(Stored data entries)

□ □ □ □ □

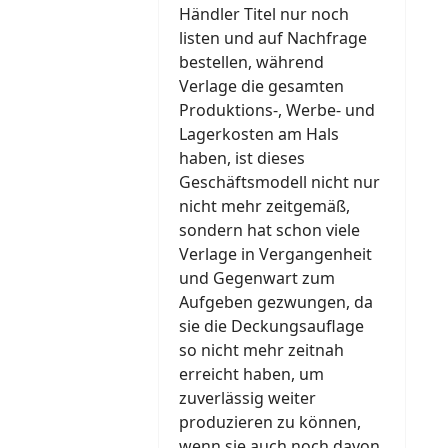
Händler Titel nur noch
listen und auf Nachfrage
bestellen, während
Verlage die gesamten
Produktions-, Werbe- und
Lagerkosten am Hals
haben, ist dieses
Geschäftsmodell nicht nur
nicht mehr zeitgemäß,
sondern hat schon viele
Verlage in Vergangenheit
und Gegenwart zum
Aufgeben gezwungen, da
sie die Deckungsauflage
so nicht mehr zeitnah
erreicht haben, um
zuverlässig weiter
produzieren zu können,
wenn sie auch noch davon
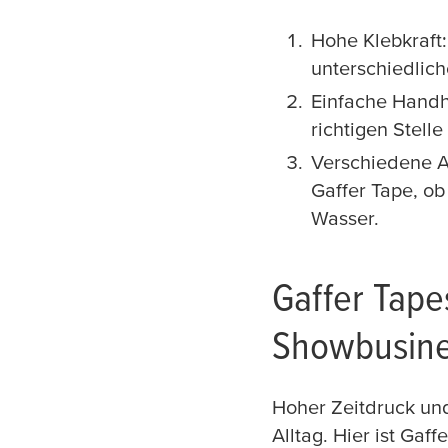
Hohe Klebkraft:
unterschiedlic
Einfache Handh
richtigen Stelle
Verschiedene Au
Gaffer Tape, ob
Wasser.
Gaffer Tape
Showbusin
Hoher Zeitdruck und
Alltag. Hier ist Gaf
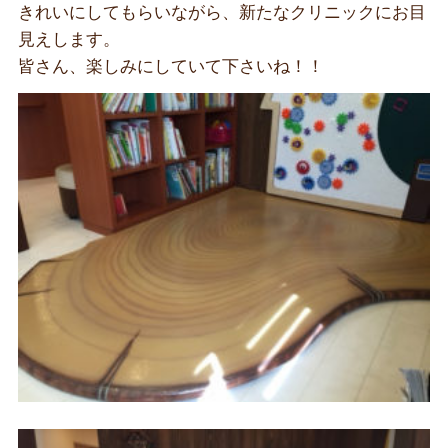
きれいにしてもらいながら、新たなクリニックにお目
見えします。
皆さん、楽しみにしていて下さいね！！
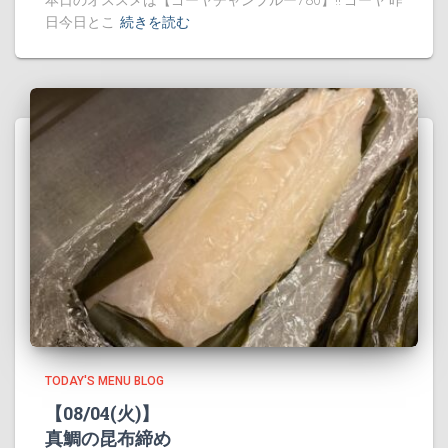
本日のオススメは【ゴーヤチャンプルー780】!! ゴーヤ 昨
日今日とこ
続きを読む
TODAY'S MENU BLOG
【08/04(火)】
真鯛の昆布締め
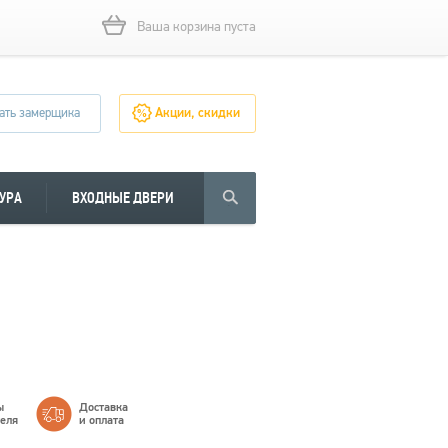
Ваша корзина пуста
ать замерщика
Акции, скидки
УРА
ВХОДНЫЕ ДВЕРИ
ы
Доставка
теля
и оплата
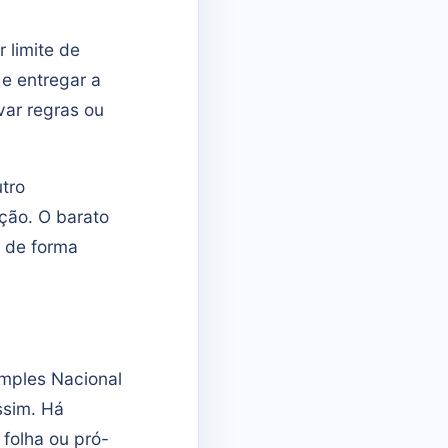
 limite de
 e entregar a
var regras ou
tro
ção. O barato
a de forma
imples Nacional
ssim. Há
 folha ou pró-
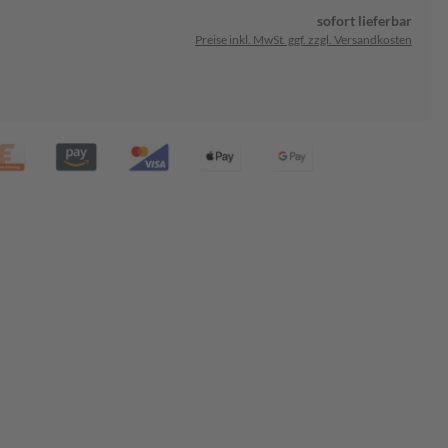
sofort lieferbar
Preise inkl. MwSt. ggf. zzgl. Versandkosten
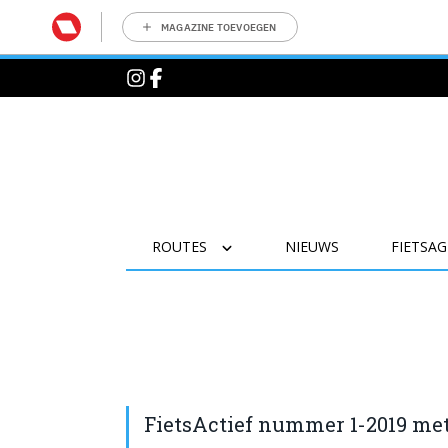
MAGAZINE TOEVOEGEN
ROUTES
NIEUWS
FIETSA
FietsActief nummer 1-2019 met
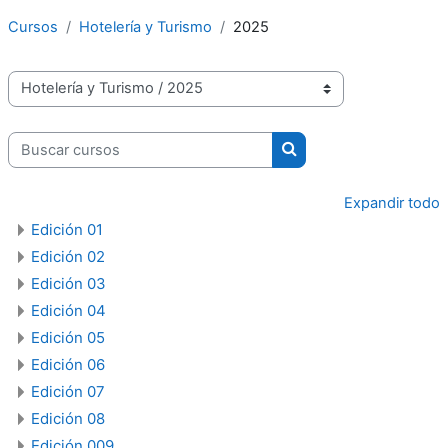
Cursos
Hotelería y Turismo
2025
Categorías
Buscar cursos
Buscar cursos
Expandir todo
Edición 01
Edición 02
Edición 03
Edición 04
Edición 05
Edición 06
Edición 07
Edición 08
Edición 009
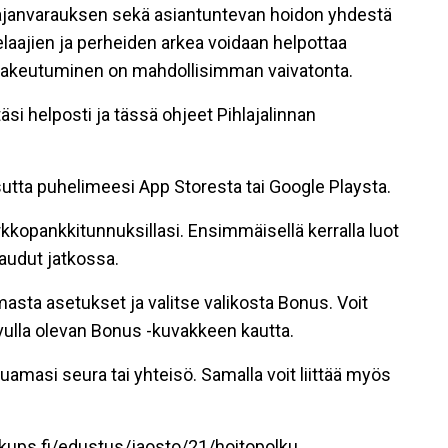
 ajanvarauksen sekä asiantuntevan hoidon yhdestä
pelaajien ja perheiden arkea voidaan helpottaa
 hakeutuminen on mahdollisimman vaivatonta.
si helposti ja tässä ohjeet Pihlajalinnan
sutta puhelimeesi App Storesta tai Google Playsta.
kkopankkitunnuksillasi. Ensimmäisellä kerralla luot
audut jatkossa.
masta asetukset ja valitse valikosta Bonus. Voit
vulla olevan Bonus -kuvakkeen kautta.
aluamasi seura tai yhteisö. Samalla voit liittää myös
ikups.fi/edustus/jaosto/
21/hoitopolku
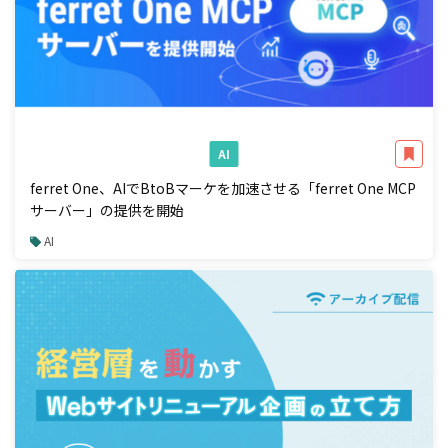
AI
ferret One、AIでBtoBマーケを加速させる「ferret One MCP
サーバー」の提供を開始
AI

□ □ □ □ □

# EXERCISE
Please output exactly the lines between the one holding "pelaajien ja perheiden" and the one holding "aluamasi seura tai" in the records above, inclusive, and nothing more.

# EXERCISE RESPONSE
pelaajien ja perheiden arkea voidaan helpottaa
 hakeutuminen on mahdollisimman vaivatonta.
si helposti ja tässä ohjeet Pihlajalinnan
sutta puhelimeesi App Storesta tai Google Playsta.
kkopankkitunnuksillasi. Ensimmäisellä kerralla luot
audut jatkossa.
masta asetukset ja valitse valikosta Bonus. Voit
vulla olevan Bonus -kuvakkeen kautta.
aluamasi seura tai yhteisö. Samalla voit liittää myös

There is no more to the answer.